Electrophysiologists always feel the need to reinvent the wheel so there is an average of 1 software suite per scientist. Here are some that we use.
- Caton - backend KlustaKwik, one-shot run from original binary files
- Mat's fancy model
- OpenElectrophy - Chris contributed some code to this. The detection algorithm is especially classy :) This software also provides many types of data loaders and an SQL backend
- KlustaKwik / Klusters - Gold standard of sorting. Good luck getting it installed
Here are the parameters we use for auditory data:
- 8 features - because it's the default
- (KlustaKwik) MinClusters, MaxClusters at 3 and 14 - because it's the default in Klusters
- Common average referencing - This is a great way to do unsupervised artifact rejection. However certain datasets (those with very few channels, or very large neurons) will not work with this because the subtracted spikes show up. In any case you should use this only for detection, not for classification.
- Threshold 4.5 sigma - our noise levels are low so even this many sigma is still a pretty small spike
- Detection window of 800us - auditory data is especially sensitive to this because the MUA tends to be tightly time-locked in a small onset window. That means that spikes overlap, so you should use as narrow a window as possible.
- 300Hz+ filtering - I've tried a bunch of random filtering algorithms including wavelets or whatever and it makes almost no difference.
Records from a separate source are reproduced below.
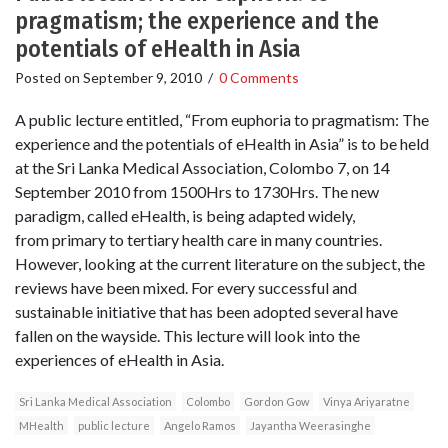
pragmatism; the experience and the
potentials of eHealth in Asia
Posted on
September 9, 2010
/
0 Comments
A public lecture entitled, “From euphoria to pragmatism: The
experience and the potentials of eHealth in Asia” is to be held
at the Sri Lanka Medical Association, Colombo 7, on 14
September 2010 from 1500Hrs to 1730Hrs. The new
paradigm, called eHealth, is being adapted widely,
from primary to tertiary health care in many countries.
However, looking at the current literature on the subject, the
reviews have been mixed. For every successful and
sustainable initiative that has been adopted several have
fallen on the wayside. This lecture will look into the
experiences of eHealth in Asia.
Sri Lanka Medical Association
Colombo
Gordon Gow
Vinya Ariyaratne
MHealth
public lecture
Angelo Ramos
Jayantha Weerasinghe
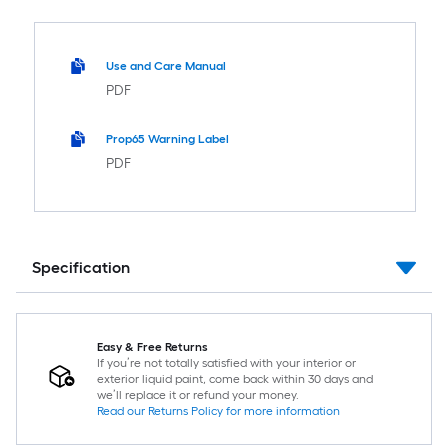
Use and Care Manual
PDF
Prop65 Warning Label
PDF
Specification
Easy & Free Returns
If you’re not totally satisfied with your interior or
exterior liquid paint, come back within 30 days and
we’ll replace it or refund your money.
Read our Returns Policy for more information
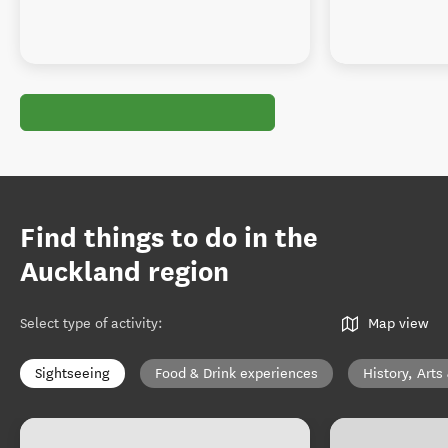
Find things to do in the
Auckland region
Select type of activity
:
Map view
Sightseeing
Food & Drink experiences
History, Arts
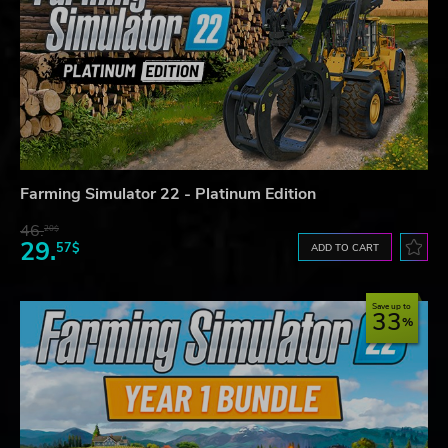
Farming Simulator 22 - Platinum Edition
46.
20$
29.
57$
ADD TO CART
Save up to
33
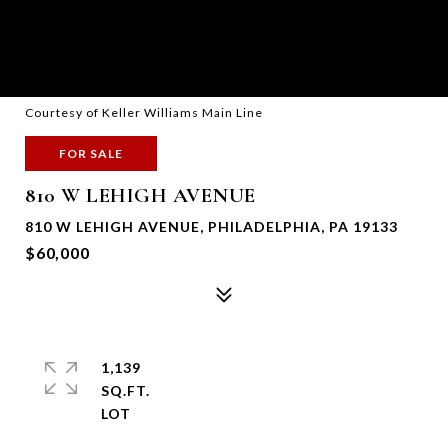
Courtesy of Keller Williams Main Line
FOR SALE
810 W LEHIGH AVENUE
810 W LEHIGH AVENUE, PHILADELPHIA, PA 19133
$60,000
1,139
SQ.FT.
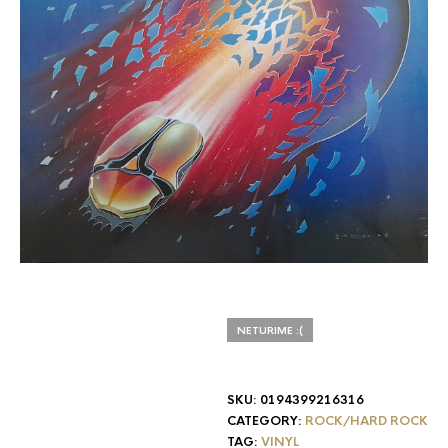
NETURIME :(
SKU:
0194399216316
CATEGORY:
ROCK/HARD ROCK
TAG:
VINYL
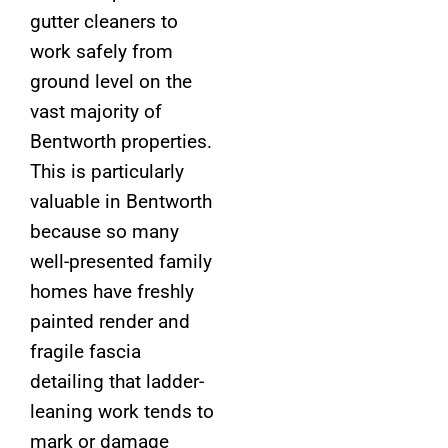
gutter cleaners to
work safely from
ground level on the
vast majority of
Bentworth properties.
This is particularly
valuable in Bentworth
because so many
well-presented family
homes have freshly
painted render and
fragile fascia
detailing that ladder-
leaning work tends to
mark or damage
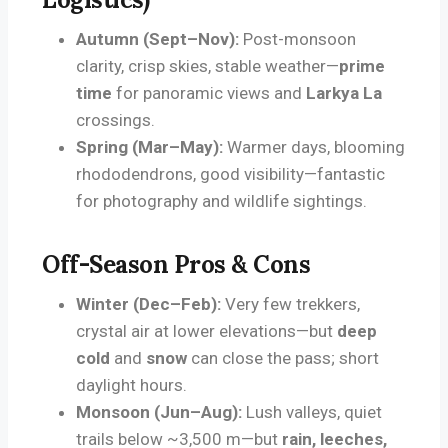
Autumn (Sept–Nov):
Post-monsoon
clarity, crisp skies, stable weather—
prime
time
for panoramic views and
Larkya La
crossings.
Spring (Mar–May):
Warmer days, blooming
rhododendrons, good visibility—fantastic
for photography and wildlife sightings.
Off-Season Pros & Cons
Winter (Dec–Feb):
Very few trekkers,
crystal air at lower elevations—but
deep
cold
and
snow
can close the pass; short
daylight hours.
Monsoon (Jun–Aug):
Lush valleys, quiet
trails below ~3,500 m—but
rain, leeches,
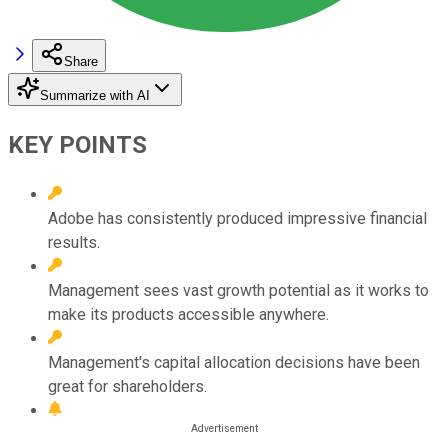
Share
Summarize with AI
KEY POINTS
Adobe has consistently produced impressive financial
results.
Management sees vast growth potential as it works to
make its products accessible anywhere.
Management's capital allocation decisions have been
great for shareholders.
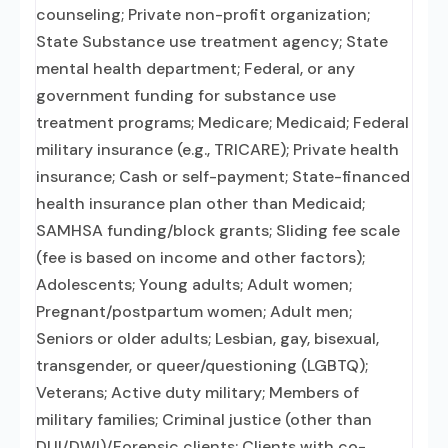
counseling; Private non-profit organization;
State Substance use treatment agency; State
mental health department; Federal, or any
government funding for substance use
treatment programs; Medicare; Medicaid; Federal
military insurance (e.g., TRICARE); Private health
insurance; Cash or self-payment; State-financed
health insurance plan other than Medicaid;
SAMHSA funding/block grants; Sliding fee scale
(fee is based on income and other factors);
Adolescents; Young adults; Adult women;
Pregnant/postpartum women; Adult men;
Seniors or older adults; Lesbian, gay, bisexual,
transgender, or queer/questioning (LGBTQ);
Veterans; Active duty military; Members of
military families; Criminal justice (other than
DUI/DWI)/Forensic clients; Clients with co-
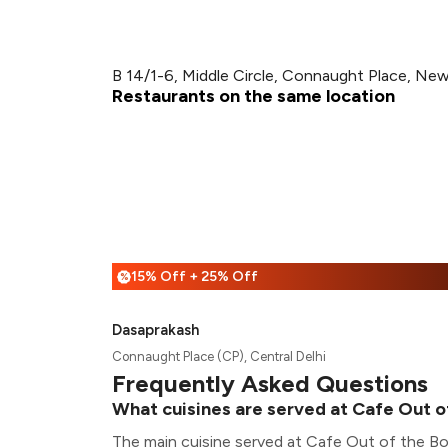
B 14/1-6, Middle Circle, Connaught Place, New
Restaurants on the same location
15% Off + 25% Off
%
Dasaprakash
Connaught Place (CP), Central Delhi
Frequently Asked Questions
What cuisines are served at Cafe Out o
The main cuisine served at Cafe Out of the B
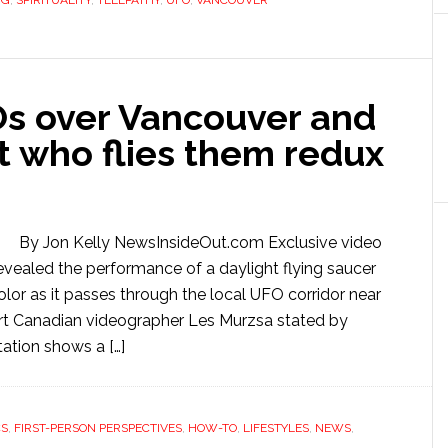
NG
,
SPIRITUALITY
,
TELEPATHY
,
UFO
,
VANCOUVER
Os over Vancouver and
ot who flies them redux
By Jon Kelly NewsInsideOut.com Exclusive video
vealed the performance of a daylight flying saucer
olor as it passes through the local UFO corridor near
eport Canadian videographer Les Murzsa stated by
ation shows a […]
CS
,
FIRST-PERSON PERSPECTIVES
,
HOW-TO
,
LIFESTYLES
,
NEWS
,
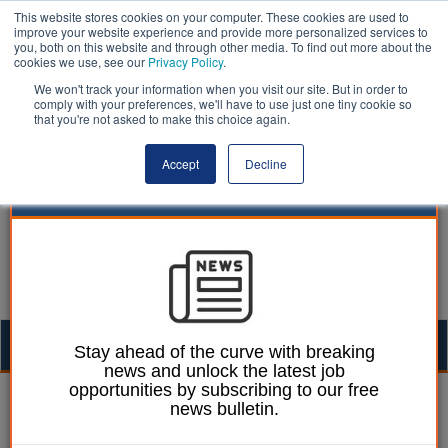
This website stores cookies on your computer. These cookies are used to
improve your website experience and provide more personalized services to
you, both on this website and through other media. To find out more about the
cookies we use, see our
Privacy Policy
.
We won't track your information when you visit our site. But in order to
comply with your preferences, we'll have to use just one tiny cookie so
that you're not asked to make this choice again.
Accept
Decline
Togg
Stay ahead of the curve with breaking
news and unlock the latest job
navig
opportunities by subscribing to our free
Sharon Graham
24 June 2021
news bulletin.
A new deal for workers in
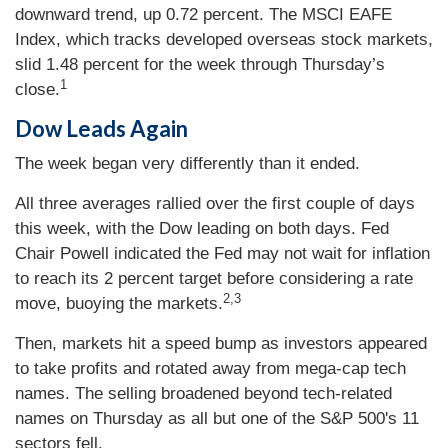
downward trend, up 0.72 percent. The MSCI EAFE
Index, which tracks developed overseas stock markets,
slid 1.48 percent for the week through Thursday’s
1
close.
Dow Leads Again
The week began very differently than it ended.
All three averages rallied over the first couple of days
this week, with the Dow leading on both days. Fed
Chair Powell indicated the Fed may not wait for inflation
to reach its 2 percent target before considering a rate
2,3
move, buoying the markets.
Then, markets hit a speed bump as investors appeared
to take profits and rotated away from mega-cap tech
names. The selling broadened beyond tech-related
names on Thursday as all but one of the S&P 500's 11
sectors fell.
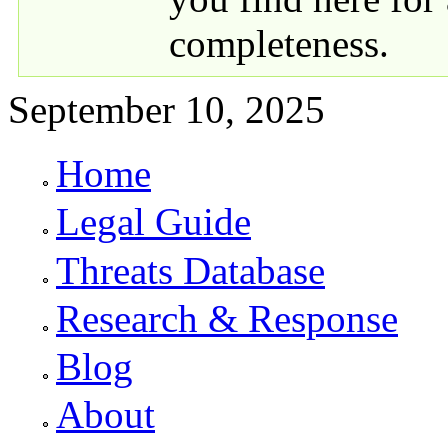
completeness.
September 10, 2025
Home
Primary links
Legal Guide
Threats Database
Research & Response
Blog
About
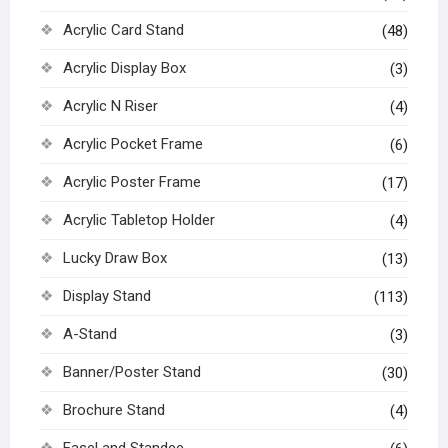
Acrylic Card Stand
(48)
Acrylic Display Box
(3)
Acrylic N Riser
(4)
Acrylic Pocket Frame
(6)
Acrylic Poster Frame
(17)
Acrylic Tabletop Holder
(4)
Lucky Draw Box
(13)
Display Stand
(113)
A-Stand
(3)
Banner/Poster Stand
(30)
Brochure Stand
(4)
Easel and Standee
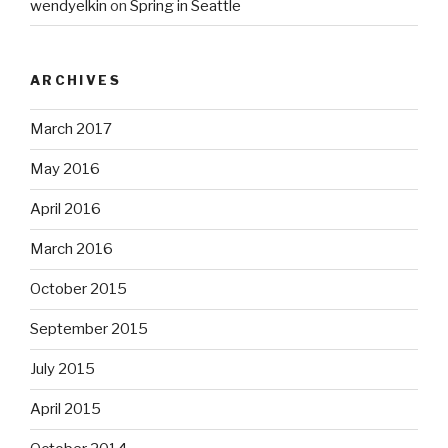
wendyelkin
on
Spring in Seattle
ARCHIVES
March 2017
May 2016
April 2016
March 2016
October 2015
September 2015
July 2015
April 2015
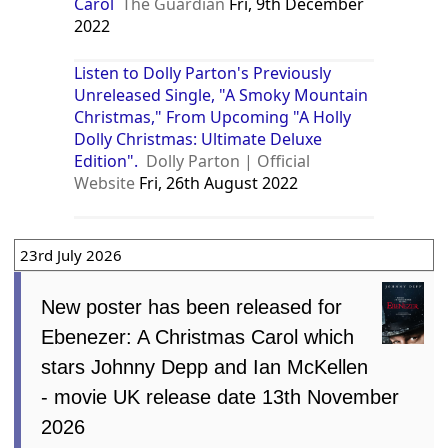
Carol
The Guardian
Fri, 9th December
2022
Listen to Dolly Parton's Previously
Unreleased Single, "A Smoky Mountain
Christmas," From Upcoming "A Holly
Dolly Christmas: Ultimate Deluxe
Edition".
Dolly Parton | Official
Website
Fri, 26th August 2022
23rd July 2026
New poster has been released for
Ebenezer: A Christmas Carol which
stars Johnny Depp and Ian McKellen
- movie UK release date 13th November
2026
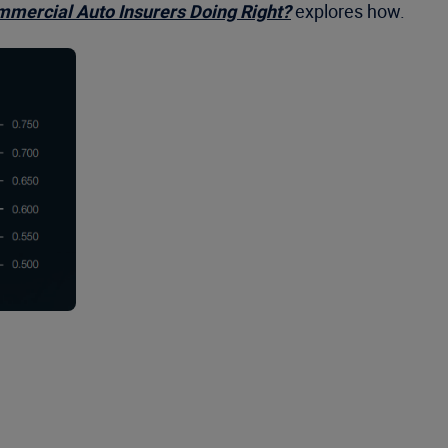
mercial Auto Insurers Doing Right?
explores how.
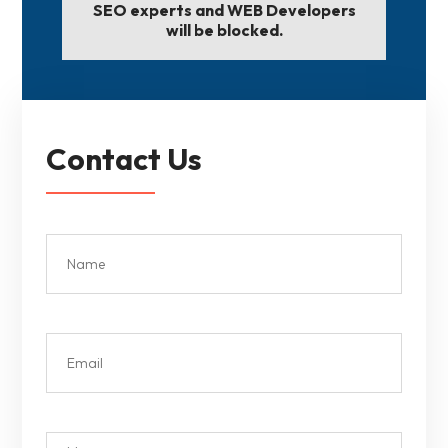
SEO experts and WEB Developers
will be blocked.
Contact Us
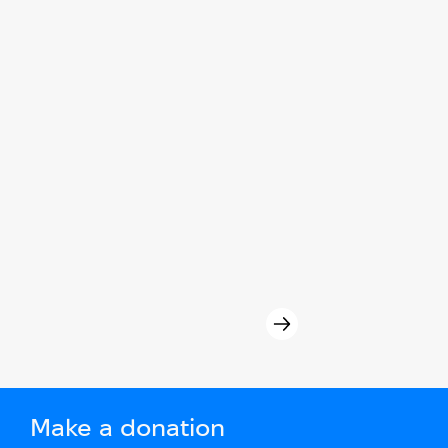
Make a donation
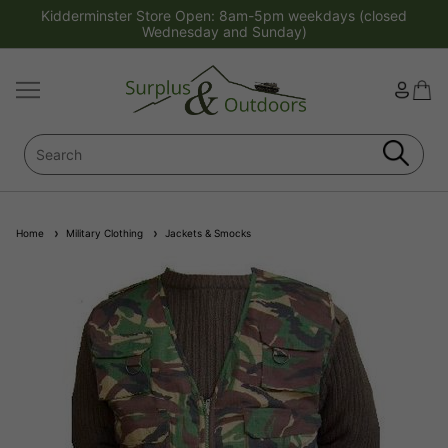
Kidderminster Store Open: 8am-5pm weekdays (closed
Wednesday and Sunday)
Home
Military Clothing
Jackets & Smocks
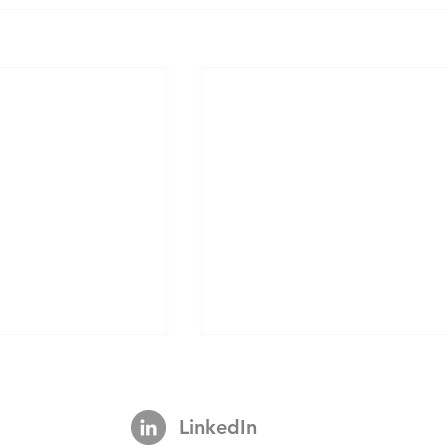
LinkedIn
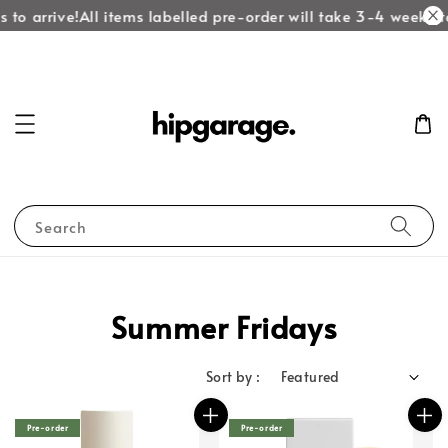
to arrive!
All items labelled pre-order will take 3-4 weeks to
Search
Summer Fridays
Sort by :
Pre-order
Pre-order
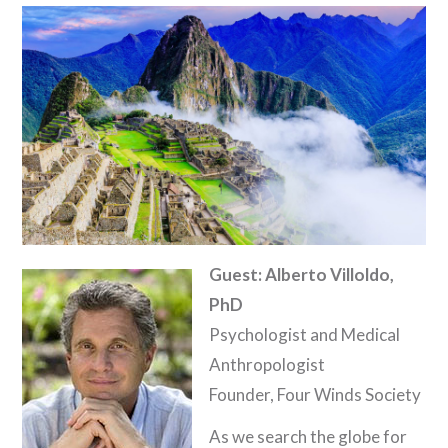
Guest: Alberto Villoldo,
PhD
Psychologist and Medical
Anthropologist
Founder, Four Winds Society
As we search the globe for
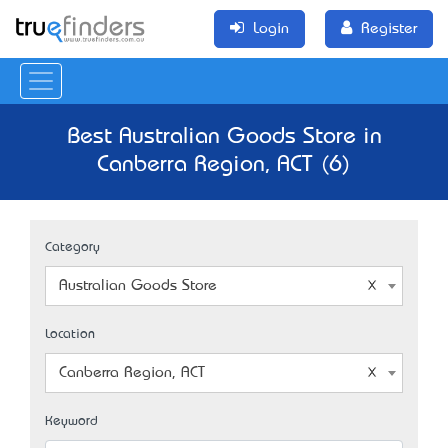
Login
Register
Best Australian Goods Store in
Canberra Region, ACT (6)
Category
Australian Goods Store
Location
Canberra Region, ACT
Keyword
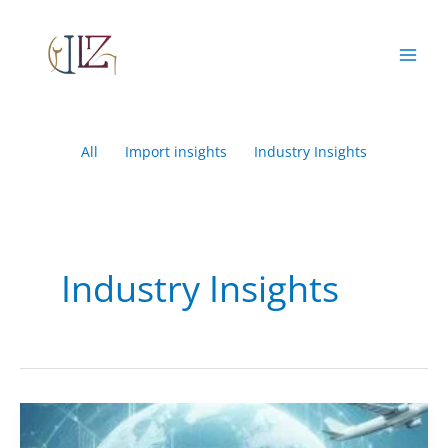
Skip
Filter
to
posts
content
by
category
All
Import insights
Industry Insights
Industry Insights
Navigating
the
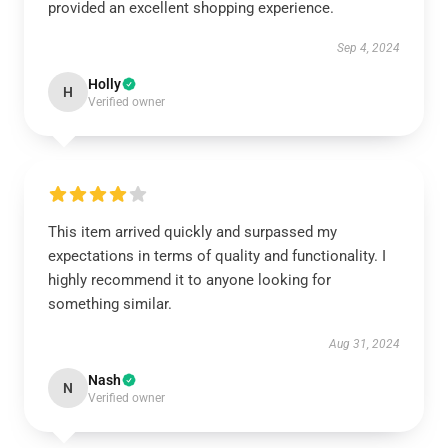
provided an excellent shopping experience.
Sep 4, 2024
Holly
H
Verified owner
This item arrived quickly and surpassed my
expectations in terms of quality and functionality. I
highly recommend it to anyone looking for
something similar.
Aug 31, 2024
Nash
N
Verified owner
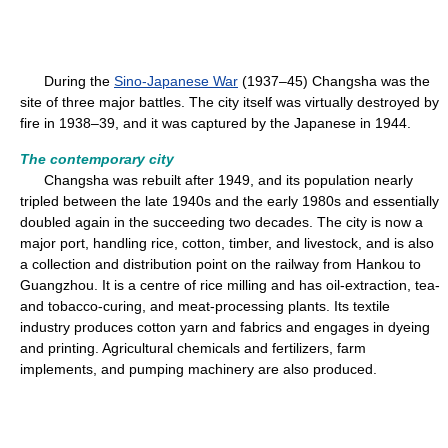
During the
Sino-Japanese War
(1937–45) Changsha was the
site of three major battles. The city itself was virtually destroyed by
fire in 1938–39, and it was captured by the Japanese in 1944.
The contemporary city
Changsha was rebuilt after 1949, and its population nearly
tripled between the late 1940s and the early 1980s and essentially
doubled again in the succeeding two decades. The city is now a
major port, handling rice, cotton, timber, and livestock, and is also
a collection and distribution point on the railway from Hankou to
Guangzhou. It is a centre of rice milling and has oil-extraction, tea-
and tobacco-curing, and meat-processing plants. Its textile
industry produces cotton yarn and fabrics and engages in dyeing
and printing. Agricultural chemicals and fertilizers, farm
implements, and pumping machinery are also produced.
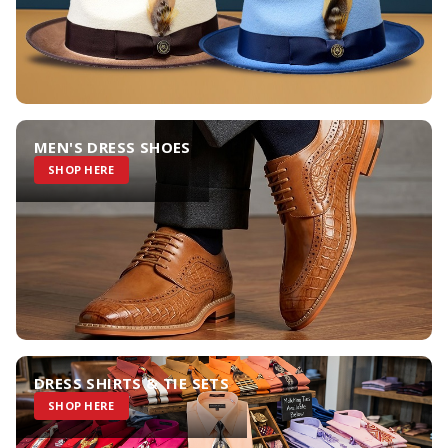
MEN'S DRESS SHOES
SHOP HERE
DRESS SHIRTS & TIE SETS
SHOP HERE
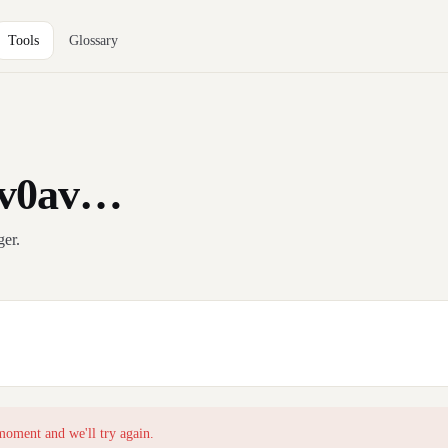
Tools
Glossary
qv0av…
ger.
moment and we'll try again.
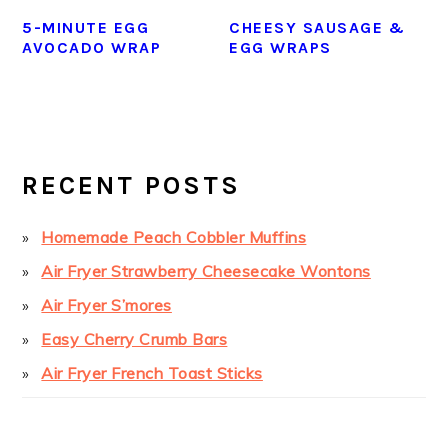
5-MINUTE EGG
CHEESY SAUSAGE &
AVOCADO WRAP
EGG WRAPS
PRIMARY
SIDEBAR
RECENT POSTS
Homemade Peach Cobbler Muffins
Air Fryer Strawberry Cheesecake Wontons
Air Fryer S’mores
Easy Cherry Crumb Bars
Air Fryer French Toast Sticks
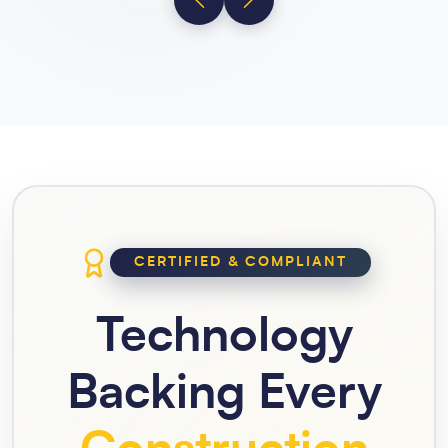
CERTIFIED & COMPLIANT
Technology
Backing Every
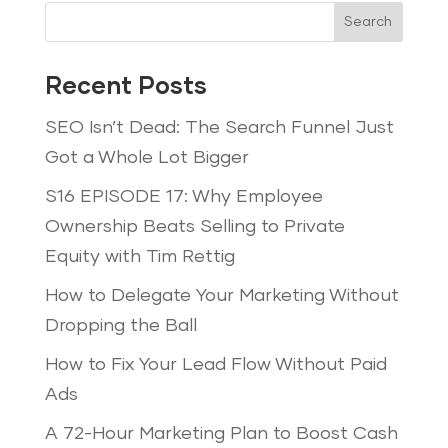
Search
Recent Posts
SEO Isn’t Dead: The Search Funnel Just
Got a Whole Lot Bigger
S16 EPISODE 17: Why Employee
Ownership Beats Selling to Private
Equity with Tim Rettig
How to Delegate Your Marketing Without
Dropping the Ball
How to Fix Your Lead Flow Without Paid
Ads
A 72-Hour Marketing Plan to Boost Cash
The general philosophy is to leave the spikes as raw as possible and let the classification algorithm take care of it.
Human Intervention: Merging and identifying good clusters
Sadly this is inevitable. Any time a human is involved your results are not replicable. At least do this blind to the experimental outcomes.
Here's the rough guide to doing this in Klusters.
- First I like to know whether there's any chance of getting anything good.
- The autocorrelation and crosscorrelation displays are your new best friends. For deep philosophical reasons that I don't understand, bad things tends to come in bursts. So any cluster with a peak in the center of its autocorrelation is probably an artefact (scratching, connector noise), or multi-unit (because neurons tend to spike all at once).
- Take a quick look - do any of the clusters have valleys in the center of their autocorrelation? If so, you might have something. Good neurons tend to have acorr valleys. Even bursty neurons should have some refractory period. Note that the lowest point of the valley is an estimate of the false positive rate -- that is, the fraction of spikes in the cluster that are surely not from the same neuron. So a good valley should reach zero.
- At this point I also increase the window size to 100ms. Sometimes a valley can last 30ms or so, in which case the close-up view will look flat.
- Next open a "grouping assistant" display which auto-calculates suspiciously similar cluster. I like to leave the time window on this display at 30ms (close-up) so that you can see both zoomed-in and zoomed-out.
- Now remove obvious garbage: large diffuse clusters, waveforms that go off the charts, waveforms that are highly irregular, waveforms that are near the threshold for detection (anything this small is certain to have many undetected spikes).
- Before removing anything, make sure it isn't related to anything potentially useful. Go through its row and column in the grouping display and click on the hot spots. If you notice that it has dependencies on possibly good units (that is, if it's xcorr looks similar to a good unit's acorr), leave it for now.
- Now you should have just possible good units, and garbage that is related to the good units. It's time to merge clusters.
- The grouping assistant marks with hot spots things that might need to be merged
- Merge any clusters that have the same acorr as each other, and an xcorr that matches both acorrs, and similar waveforms and clusters. I tend to err on the side of NOT merging if I'm unsure, because you can't really undo this step.
- Finally remove anything that doesn't have an acorr valley and doesn't seem to be related to any possible unit.
- Sometimes people like to see the valley go below the mean firing rate. That's a good heuristic but note it gets completely thrown off the unit's mean firing rate is not stationary over time, in which case the notion of a mean firing rate isn't very useful.
- Note down how well sorted the units are.
- Good things:
- Acorr valley smoothly reaching zero within a time window around zero
- No other clusters are xcorrd with it in a way that looks similar to its acorr
- Large waveforms
- Consistent waveforms
- Consistent firing rate over time, or at least not monotonically decreasing, which could indicate electrode drift
- I rate any cluster with all of those features as a 5, the maximum. If it's missing a few features but seems close, I rate it a 3, which is my minimum for analyzing it. If it has only one or two of the features, I'll rate it a 1, and I'll only analyze it if I'm desperate. If I think it's a weird artefact of possible technical interest (because I want to find out what's causing the artefact, or it's some kind of weird cluster that's associated with one of the good neurons), I'll rate it as a 0 so I know that it's not real.